Filmini tekrar izledim, bazı yerlerde kahkahayı bastım. bu konuyu anlatmaya seni ne itti bilmiyorum ama gerçekten samimiyetle yapılmış, laf olsun diye yapılmamış bir film. Filmde teknik açıdan her türlü hata var ama sadece samimiyetin filme ne kadar değer kattığının bir göstergesi. Teknik olarak çok iyi olupta seyretmeye değmeyen tonla filmden bin kat iyidir.
Sinema ile daha ciddi uğraşmak istiyorsan aşağıdaki kitapları tavsiye ederim.
Göz Kırparken - Walter Murch
Sinemada Yönetmenlik, Oyunculuk, Kurgu-Edward Dmytryk
Sinematografi: Kuram ve Uygulama - Blain Brown
Oyun ve Senaryo Yazma Tekniği - Turgut Özakman
Dijital Video ile Sinema - İlker Canikligil
Filmini tekrar izledim, bazı yerlerde kahkahayı bastım. bu konuyu anlatmaya seni ne itti bilmiyorum ama gerçekten samimiyetle yapılmış, laf olsun diye yapılmamış bir film. Filmde teknik açıdan her türlü hata var ama sadece samimiyetin filme ne kadar değer kattığının bir göstergesi. Teknik olarak çok iyi olupta seyretmeye değmeyen tonla filmden bin kat iyidir.

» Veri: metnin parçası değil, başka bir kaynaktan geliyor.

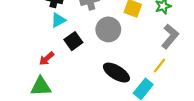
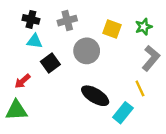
cyan triangle: (58, 20) -> (35, 41), turned 35
yellow line: (160, 66) -> (140, 88), turned -63

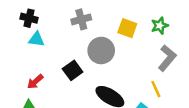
black cross: (31, 19) -> (29, 18), moved
cyan triangle: (35, 41) -> (36, 39), moved
black square: (50, 63) -> (73, 70), moved

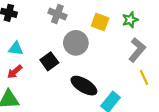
gray cross: (81, 19) -> (57, 14), turned 36
cyan triangle: (36, 39) -> (16, 49), moved
yellow line: (156, 89) -> (144, 77), moved

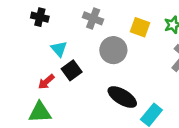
cyan triangle: (16, 49) -> (59, 49), moved, turned 42
black square: (49, 61) -> (72, 70), moved

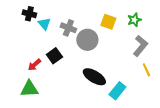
gray cross: (93, 18) -> (68, 28), moved
cyan triangle: (59, 49) -> (44, 24), moved

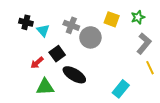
black cross: (29, 14) -> (26, 22), moved
cyan triangle: (44, 24) -> (43, 30), moved
black ellipse: (94, 77) -> (74, 75), moved
green triangle: (29, 89) -> (45, 87), moved

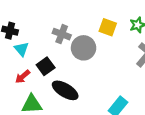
cyan triangle: (43, 30) -> (21, 49), moved

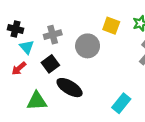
gray cross: (62, 34) -> (53, 35), moved, turned -36
red arrow: (23, 77) -> (19, 68), moved

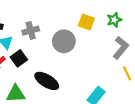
black square: (50, 64) -> (19, 58), moved

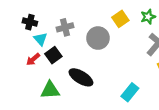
yellow square: (86, 22) -> (120, 19), turned 35

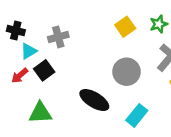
gray circle: (98, 38) -> (126, 72), moved
cyan triangle: (41, 39) -> (29, 51), turned 40
black ellipse: (81, 77) -> (94, 100), moved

Sinema ile daha ciddi uğraşmak istiyorsan aşağıdaki kitapları tavsiye ederim.
Göz Kırparken - Walter Murch
Sinemada Yönetmenlik, Oyunculuk, Kurgu-Edward Dmytryk
Sinematografi: Kuram ve Uygulama - Blain Brown
Oyun ve Senaryo Yazma Tekniği - Turgut Özakman
Dijital Video ile Sinema - İlker Canikligil
ben ilker canikligil'in kitabını almayı düşünüyorum ama kararsızım. idefixten içindekilere baktım sadece bir kısmı işime yarıyor. alırsam color correction ve ses miksajı bölümleri için alıcam. sence değer mi sırf o bölümler için?
Kitap bir nasıl yapılır kitabı değil. O yüzden herhangi bir tekniği bu kitapla öğrenemezsin. Kitap dijital film dünyasını tanıtıyor. Bu amaçla almanı tavsiye etmem.
Kitap bir nasıl yapılır kitabı değil. O yüzden herhangi bir tekniği bu kitapla öğrenemezsin. Kitap dijital film dünyasını tanıtıyor. Bu amaçla almanı tavsiye etmem.